Arte diffusera le 23 avril 2022 à 18 h 15 « Faire l'histoire » (Geschichte schreiben), « Le mur des Lamentations, la fabrique d'un lieu saint » (Die Klagemauer, Entstehung eines heiligen Ortes) de Tamara Erde
. Situé dans de le quartier juif de la Vieille Ville de Jérusalem (Israël), le Kotel (
HaKotel HaMa'aravi, en hébreu), appelé aussi le Mur des Lamentations ou le Mur occidental, est une partie du mur de soutènement du mont du Second Temple. Lieu de prières pour les Juifs, occupé par la Transjordanie durant la Guerre d'Indépendance, il a été libéré par Tsahal lors de la Guerre des Six-Jours. Des travaux d'aménagement ont permis à un nombre important de fidèles de s'y recueillir, d'y placer des messages...

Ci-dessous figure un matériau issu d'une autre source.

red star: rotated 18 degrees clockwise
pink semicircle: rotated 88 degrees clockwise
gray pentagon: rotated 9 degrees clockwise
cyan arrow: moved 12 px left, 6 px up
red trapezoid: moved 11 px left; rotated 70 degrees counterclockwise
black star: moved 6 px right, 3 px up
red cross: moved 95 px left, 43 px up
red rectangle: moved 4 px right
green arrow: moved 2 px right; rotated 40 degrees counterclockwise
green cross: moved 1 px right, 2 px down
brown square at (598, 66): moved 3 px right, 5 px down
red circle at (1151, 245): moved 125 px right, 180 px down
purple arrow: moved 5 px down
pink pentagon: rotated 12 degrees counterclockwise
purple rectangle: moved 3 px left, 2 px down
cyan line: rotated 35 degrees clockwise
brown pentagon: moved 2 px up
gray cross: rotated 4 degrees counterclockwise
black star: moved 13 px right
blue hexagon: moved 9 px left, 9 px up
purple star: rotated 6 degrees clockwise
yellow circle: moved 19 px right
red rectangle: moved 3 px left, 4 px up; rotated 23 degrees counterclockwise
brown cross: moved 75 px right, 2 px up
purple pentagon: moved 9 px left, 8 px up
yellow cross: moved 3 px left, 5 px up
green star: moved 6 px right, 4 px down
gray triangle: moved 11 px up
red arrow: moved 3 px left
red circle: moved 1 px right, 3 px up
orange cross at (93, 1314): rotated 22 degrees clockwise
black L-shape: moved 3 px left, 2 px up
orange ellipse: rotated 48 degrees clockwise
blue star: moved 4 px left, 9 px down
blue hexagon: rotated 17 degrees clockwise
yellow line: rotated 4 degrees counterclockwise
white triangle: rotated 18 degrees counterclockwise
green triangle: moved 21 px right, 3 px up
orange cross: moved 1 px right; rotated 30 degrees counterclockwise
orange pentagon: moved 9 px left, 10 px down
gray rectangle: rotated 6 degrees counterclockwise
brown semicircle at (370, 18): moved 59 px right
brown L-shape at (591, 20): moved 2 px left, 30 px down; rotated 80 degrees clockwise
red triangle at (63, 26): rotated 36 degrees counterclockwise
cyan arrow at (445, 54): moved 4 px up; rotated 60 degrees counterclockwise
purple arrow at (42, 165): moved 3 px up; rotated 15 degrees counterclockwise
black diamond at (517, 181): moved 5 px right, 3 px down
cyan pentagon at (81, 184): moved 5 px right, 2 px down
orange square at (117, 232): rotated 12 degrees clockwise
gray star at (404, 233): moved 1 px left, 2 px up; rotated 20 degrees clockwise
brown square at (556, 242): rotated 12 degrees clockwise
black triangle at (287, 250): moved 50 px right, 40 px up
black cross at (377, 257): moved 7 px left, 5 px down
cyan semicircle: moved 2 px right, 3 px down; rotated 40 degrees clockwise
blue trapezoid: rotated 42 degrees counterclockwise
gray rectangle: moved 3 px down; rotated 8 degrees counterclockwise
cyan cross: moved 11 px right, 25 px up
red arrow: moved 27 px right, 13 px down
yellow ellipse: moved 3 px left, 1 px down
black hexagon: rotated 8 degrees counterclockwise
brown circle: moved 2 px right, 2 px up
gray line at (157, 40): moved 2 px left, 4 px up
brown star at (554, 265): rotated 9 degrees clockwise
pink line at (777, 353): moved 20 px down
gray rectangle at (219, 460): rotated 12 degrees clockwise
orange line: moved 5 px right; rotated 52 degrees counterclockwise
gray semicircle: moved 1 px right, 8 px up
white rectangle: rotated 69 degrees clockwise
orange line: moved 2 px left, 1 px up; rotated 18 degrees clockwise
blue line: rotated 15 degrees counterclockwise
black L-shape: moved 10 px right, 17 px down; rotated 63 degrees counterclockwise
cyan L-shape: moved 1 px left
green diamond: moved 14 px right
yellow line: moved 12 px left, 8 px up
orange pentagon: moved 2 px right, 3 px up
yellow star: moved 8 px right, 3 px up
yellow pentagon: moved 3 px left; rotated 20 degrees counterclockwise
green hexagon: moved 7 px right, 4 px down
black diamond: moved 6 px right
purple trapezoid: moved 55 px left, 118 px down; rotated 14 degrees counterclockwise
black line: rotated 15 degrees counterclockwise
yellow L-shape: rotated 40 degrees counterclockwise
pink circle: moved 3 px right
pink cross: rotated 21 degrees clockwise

« Le monde d’Albert Kahn. Moyen-Orient : la naissance des nations » de David Okuefuna
« La fin des Ottomans », par Mathilde Damoisel
« Cent ans de guerre au Moyen-Orient. L'accord secret Sykes-Picot et ses fatales conséquences  » par Alexander Stenzel
« Faire l'histoire », ce nouveau rendez-vous d'histoire proposé par Patrick Boucheron aborde l'histoire par le prisme des objets . Chaque semaine, des historiennes et des historiens nous racontent la destinée d'un objet, associant récit et analyse. Tout peut « faire l'histoire » : objets en série, génériques, objets uniques, fétiches, matériaux et documents. »

« Proposé par Patrick Boucheron, historien médiéviste et spécialisé dans la Renaissance, professeur au Collège de France sur la chaire « Histoire des pouvoirs en Europe occidentale, XIIIᵉ – XVIᵉ siècles », « Faire l'histoire » est « le magazine qui aborde l'histoire par le prisme des objets ».

« Dans ce numéro : où l'on découvre qu'à Jérusalem, le mur des Lamentations, vestige d'un palais construit il y a vingt-et-un siècle, n’a été transformé en lieu saint que très récemment... » Non, les Juifs l'ont toujours considéré comme un lieu saint devant lequel prier, mais les soldats israéliens ne sont parvenus à le libérer d'une occupation étrangère, en l'occurrence jordanienne, qu'en juin 1967, durant la Guerre des Six-Jours. 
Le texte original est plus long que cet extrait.